Each line of the data needs to be transcribed exactly.
----- Records for the exercise
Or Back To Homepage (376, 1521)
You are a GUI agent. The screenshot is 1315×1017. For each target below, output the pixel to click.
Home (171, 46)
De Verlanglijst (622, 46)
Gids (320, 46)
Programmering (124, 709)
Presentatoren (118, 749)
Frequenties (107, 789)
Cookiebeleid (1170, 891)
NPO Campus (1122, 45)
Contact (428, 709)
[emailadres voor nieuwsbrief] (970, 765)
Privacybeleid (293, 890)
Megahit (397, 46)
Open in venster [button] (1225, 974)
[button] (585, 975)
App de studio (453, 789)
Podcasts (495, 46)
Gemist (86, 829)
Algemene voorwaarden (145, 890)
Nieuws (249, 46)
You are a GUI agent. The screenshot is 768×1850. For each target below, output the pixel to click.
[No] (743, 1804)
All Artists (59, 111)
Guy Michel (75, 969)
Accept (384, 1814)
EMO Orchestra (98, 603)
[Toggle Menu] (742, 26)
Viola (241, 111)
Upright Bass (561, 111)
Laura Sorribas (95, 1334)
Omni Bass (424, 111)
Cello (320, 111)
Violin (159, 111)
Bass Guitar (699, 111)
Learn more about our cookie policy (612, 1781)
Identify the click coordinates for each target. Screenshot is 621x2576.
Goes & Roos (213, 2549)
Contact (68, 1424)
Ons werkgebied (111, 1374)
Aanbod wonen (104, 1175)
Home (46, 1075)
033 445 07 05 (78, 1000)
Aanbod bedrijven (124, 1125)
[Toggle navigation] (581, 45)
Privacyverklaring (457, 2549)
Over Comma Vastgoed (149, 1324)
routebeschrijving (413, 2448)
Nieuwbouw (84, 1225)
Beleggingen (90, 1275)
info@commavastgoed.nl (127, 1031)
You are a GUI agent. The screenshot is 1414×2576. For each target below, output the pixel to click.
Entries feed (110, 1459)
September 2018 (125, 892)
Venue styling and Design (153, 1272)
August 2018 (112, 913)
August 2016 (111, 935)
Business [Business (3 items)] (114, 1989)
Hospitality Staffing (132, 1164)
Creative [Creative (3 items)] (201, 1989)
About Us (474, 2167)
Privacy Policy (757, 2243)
----------
→ **Task solution**
Or Back To Homepage (376, 1521)
You are a GUI agent. The screenshot is 1315×1017. For each target below, output the pixel to click.
Home (171, 46)
De Verlanglijst (622, 46)
Gids (320, 46)
Programmering (124, 709)
Presentatoren (118, 749)
Frequenties (107, 789)
Cookiebeleid (1170, 891)
NPO Campus (1122, 45)
Contact (428, 709)
[emailadres voor nieuwsbrief] (970, 765)
Privacybeleid (293, 890)
Megahit (397, 46)
Open in venster [button] (1225, 974)
[button] (585, 975)
App de studio (453, 789)
Podcasts (495, 46)
Gemist (86, 829)
Algemene voorwaarden (145, 890)
Nieuws (249, 46)
You are a GUI agent. The screenshot is 768×1850. For each target below, output the pixel to click.
[No] (743, 1804)
All Artists (59, 111)
Guy Michel (75, 969)
Accept (384, 1814)
EMO Orchestra (98, 603)
[Toggle Menu] (742, 26)
Viola (241, 111)
Upright Bass (561, 111)
Laura Sorribas (95, 1334)
Omni Bass (424, 111)
Cello (320, 111)
Violin (159, 111)
Bass Guitar (699, 111)
Learn more about our cookie policy (612, 1781)
Identify the click coordinates for each target. Screenshot is 621x2576.
Goes & Roos (213, 2549)
Contact (68, 1424)
Ons werkgebied (111, 1374)
Aanbod wonen (104, 1175)
Home (46, 1075)
033 445 07 05 (78, 1000)
Aanbod bedrijven (124, 1125)
[Toggle navigation] (581, 45)
Privacyverklaring (457, 2549)
Over Comma Vastgoed (149, 1324)
routebeschrijving (413, 2448)
Nieuwbouw (84, 1225)
Beleggingen (90, 1275)
info@commavastgoed.nl (127, 1031)
You are a GUI agent. The screenshot is 1414×2576. For each target below, output the pixel to click.
Entries feed (110, 1459)
September 2018 (125, 892)
Venue styling and Design (153, 1272)
August 2018 (112, 913)
August 2016 (111, 935)
Business [Business (3 items)] (114, 1989)
Hospitality Staffing (132, 1164)
Creative [Creative (3 items)] (201, 1989)
About Us (474, 2167)
Privacy Policy (757, 2243)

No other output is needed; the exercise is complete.